» **TASK STATEMENT**:
Every line with the string "лицам" should be copied from the data.

» **MATERIAL SUPPLIED**:
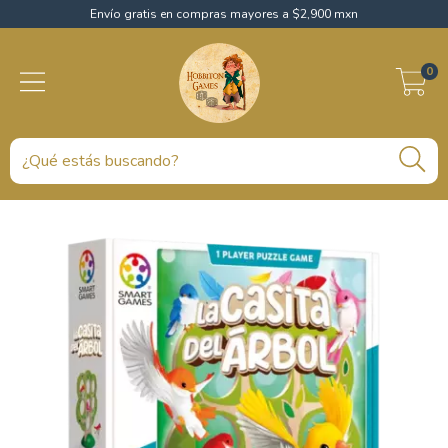
Envío gratis en compras mayores a $2,900 mxn
0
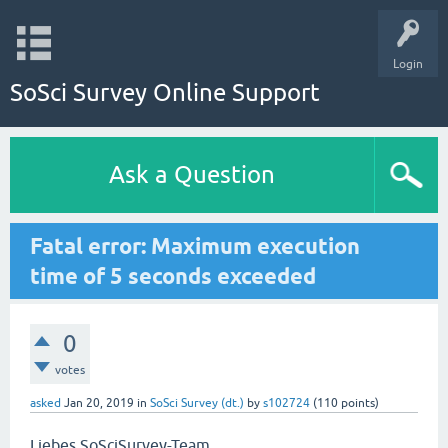
Login
SoSci Survey Online Support
Ask a Question
Fatal error: Maximum execution
time of 5 seconds exceeded
0
votes
asked
Jan 20, 2019
in
SoSci Survey (dt.)
by
s102724
(
110
points)
Liebes SoSciSurvey-Team,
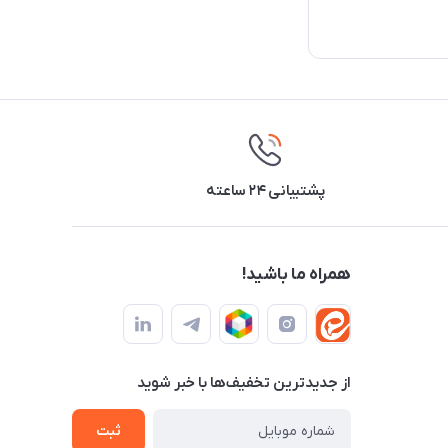
پشتیبانی ۲۴ ساعته
همراه ما باشید!
از جدید‌ترین تخفیف‌ها با‌ خبر شوید
ثبت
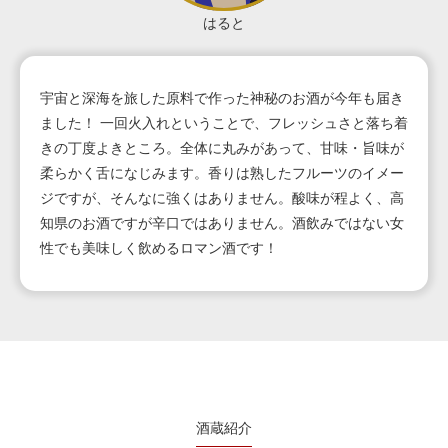
はると
宇宙と深海を旅した原料で作った神秘のお酒が今年も届き
ました！ 一回火入れということで、フレッシュさと落ち着
きの丁度よきところ。全体に丸みがあって、甘味・旨味が
柔らかく舌になじみます。香りは熟したフルーツのイメー
ジですが、そんなに強くはありません。酸味が程よく、高
知県のお酒ですが辛口ではありません。酒飲みではない女
性でも美味しく飲めるロマン酒です！
酒蔵紹介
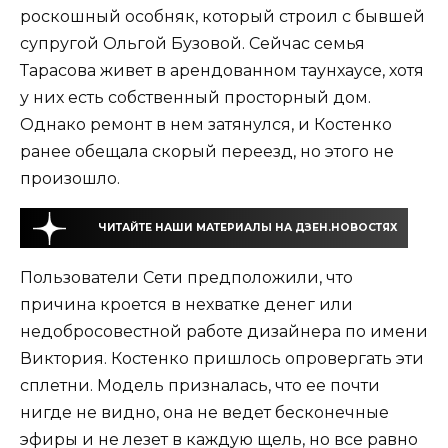
роскошный особняк, который строил с бывшей
супругой Ольгой Бузовой. Сейчас семья
Тарасова живет в арендованном таунхаусе, хотя
у них есть собственный просторный дом.
Однако ремонт в нем затянулся, и Костенко
ранее обещала скорый переезд, но этого не
произошло.
ЧИТАЙТЕ НАШИ МАТЕРИАЛЫ НА ДЗЕН.НОВОСТЯХ
Пользователи Сети предположили, что
причина кроется в нехватке денег или
недобросовестной работе дизайнера по имени
Виктория. Костенко пришлось опровергать эти
сплетни. Модель призналась, что ее почти
нигде не видно, она не ведет бесконечные
эфиры и не лезет в каждую щель, но все равно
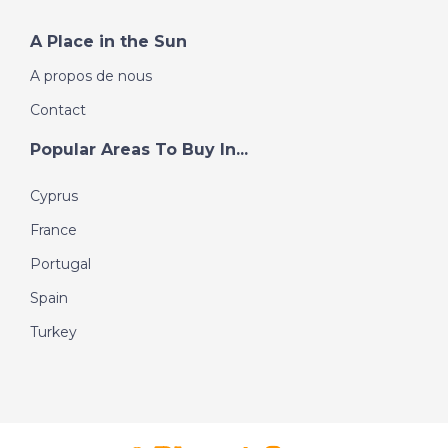
A Place in the Sun
A propos de nous
Contact
Popular Areas To Buy In...
Cyprus
France
Portugal
Spain
Turkey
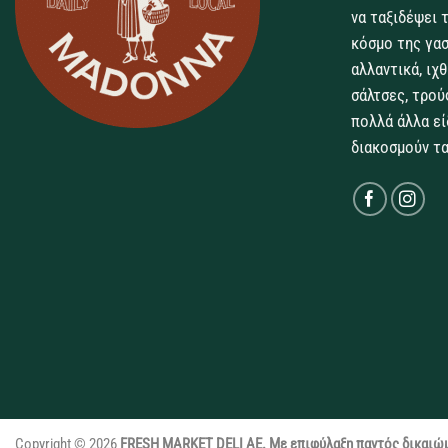
να ταξιδέψει 
κόσμο της γασ
αλλαντικά, ιχ
σάλτσες, τρού
πολλά άλλα εί
διακοσμούν τα
Copyright © 2026
FRESH MARKET DELI ΑΕ. Με επιφύλαξη παντός δικαιώ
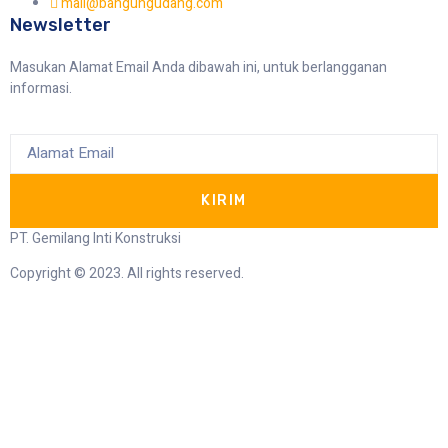
mail@bangungudang.com
Newsletter
Masukan Alamat Email Anda dibawah ini, untuk berlangganan
informasi.
KIRIM
PT. Gemilang Inti Konstruksi
Copyright © 2023. All rights reserved.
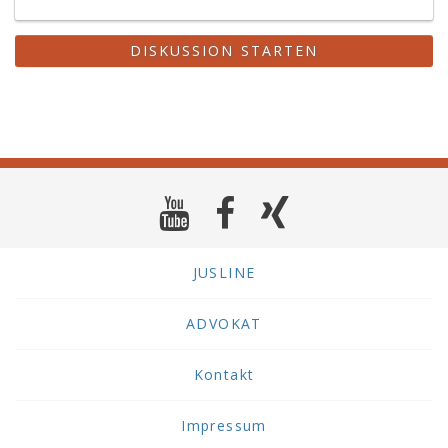
DISKUSSION STARTEN
JUSLINE
ADVOKAT
Kontakt
Impressum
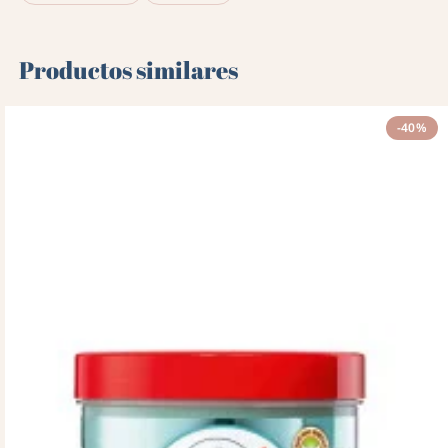
Productos similares
-40%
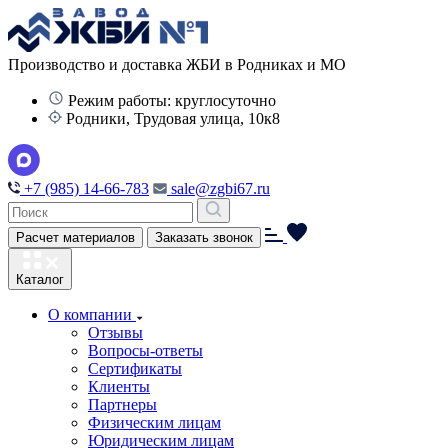
Производство и доставка ЖБИ в Родниках и МО
Режим работы: круглосуточно
Родники, Трудовая улица, 10к8
+7 (985) 14-66-783
sale@zgbi67.ru
Расчет материалов
Заказать звонок
Каталог
О компании
Отзывы
Вопросы-ответы
Сертификаты
Клиенты
Партнеры
Физическим лицам
Юридическим лицам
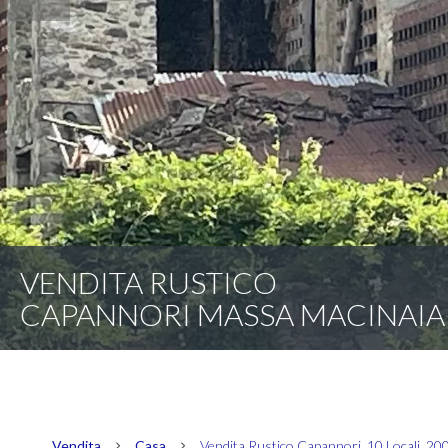
VENDITA RUSTICO
CAPANNORI MASSA MACINAIA
Vendita
Casa
Vendita Rustico Capannori, 10 Locali, 20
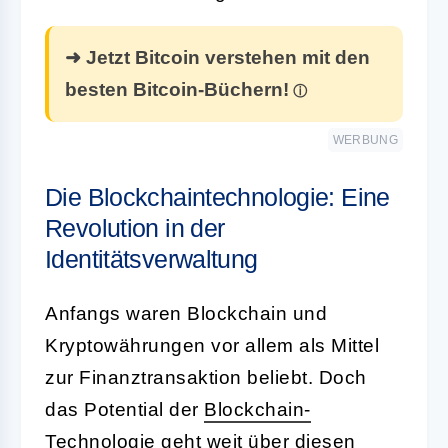
➜ Jetzt Bitcoin verstehen mit den
besten Bitcoin-Büchern!
WERBUNG
Die Blockchaintechnologie: Eine
Revolution in der
Identitätsverwaltung
Anfangs waren Blockchain und
Kryptowährungen vor allem als Mittel
zur Finanztransaktion beliebt. Doch
das Potential der
Blockchain-
Technologie
geht weit über diesen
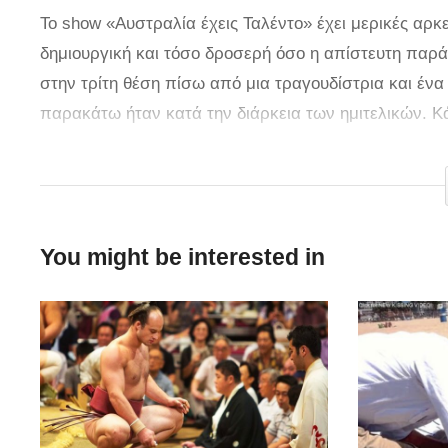
Το show «Αυστραλία έχεις Ταλέντο» έχει μερικές αρκ
δημιουργική και τόσο δροσερή όσο η απίστευτη παρά
στην τρίτη θέση πίσω από μια τραγουδίστρια και έν
παρακάτω ήταν κατά την διάρκεια των ημιτελικών. Κά
εντελώς διαφορετικά ρούχα απ” ότι λίγα λεπτά πριν 
κάνουν!
You might be interested in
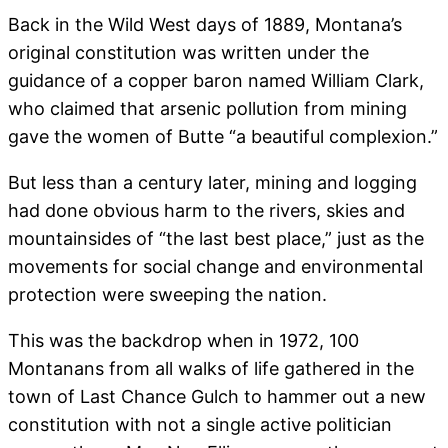
Back in the Wild West days of 1889, Montana’s
original constitution was written under the
guidance of a copper baron named William Clark,
who claimed that arsenic pollution from mining
gave the women of Butte “a beautiful complexion.”
But less than a century later, mining and logging
had done obvious harm to the rivers, skies and
mountainsides of “the last best place,” just as the
movements for social change and environmental
protection were sweeping the nation.
This was the backdrop when in 1972, 100
Montanans from all walks of life gathered in the
town of Last Chance Gulch to hammer out a new
constitution with not a single active politician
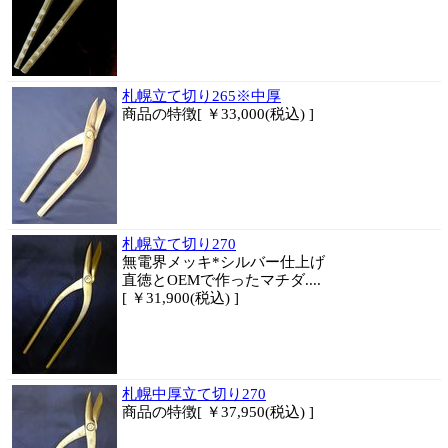
札幌立て切り265※中厚
商品
の特徴[ ￥33,000(税込) ]
札幌立て切り270
無電界メッキ*シルバー仕上げ
直徳とOEMで作ったマチダ....
[ ￥31,900(税込) ]
札幌中厚立て切り270
商品
の特徴[ ￥37,950(税込) ]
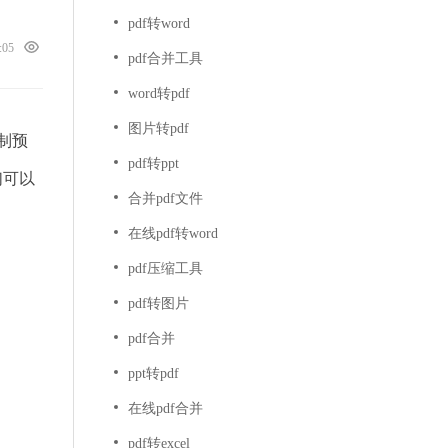
pdf转word
8:05
pdf合并工具
word转pdf
图片转pdf
制预
pdf转ppt
们可以
合并pdf文件
在线pdf转word
pdf压缩工具
pdf转图片
pdf合并
ppt转pdf
在线pdf合并
pdf转excel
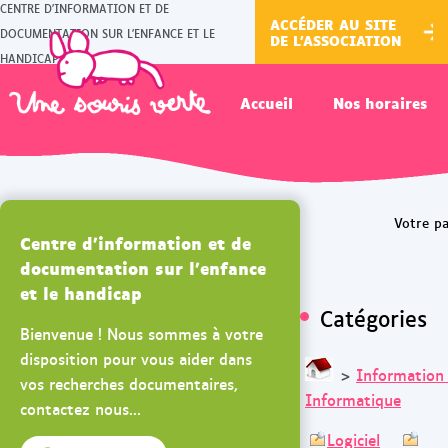
CENTRE D'INFORMATION ET DE
ACCÉDER AU SITE
DOCUMENTATION SUR L'ENFANCE ET LE
DE L'ASSOCIATION
HANDICAP
Accueil
Nos horaires
Centre d'information et de
documentation sur l'enfance
et le handicap
Catégories
Bienvenue ! Nous sommes à votre
disposition pour vous aider dans
>
Information
vos recherches documentaires,
Informatique
contactez nous...
Logiciel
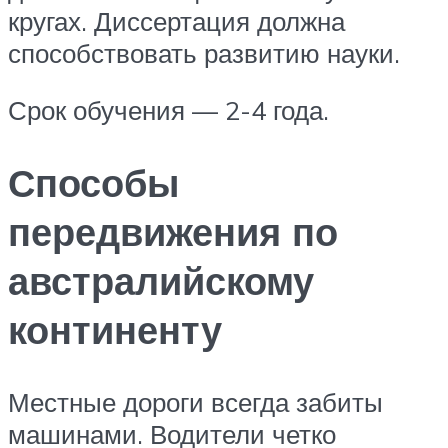
кругах. Диссертация должна
способствовать развитию науки.
Срок обучения — 2-4 года.
Способы
передвижения по
австралийскому
континенту
Местные дороги всегда забиты
машинами. Водители четко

» **RESPONSE AREA**:
Физическим лицам
Юридическим лицам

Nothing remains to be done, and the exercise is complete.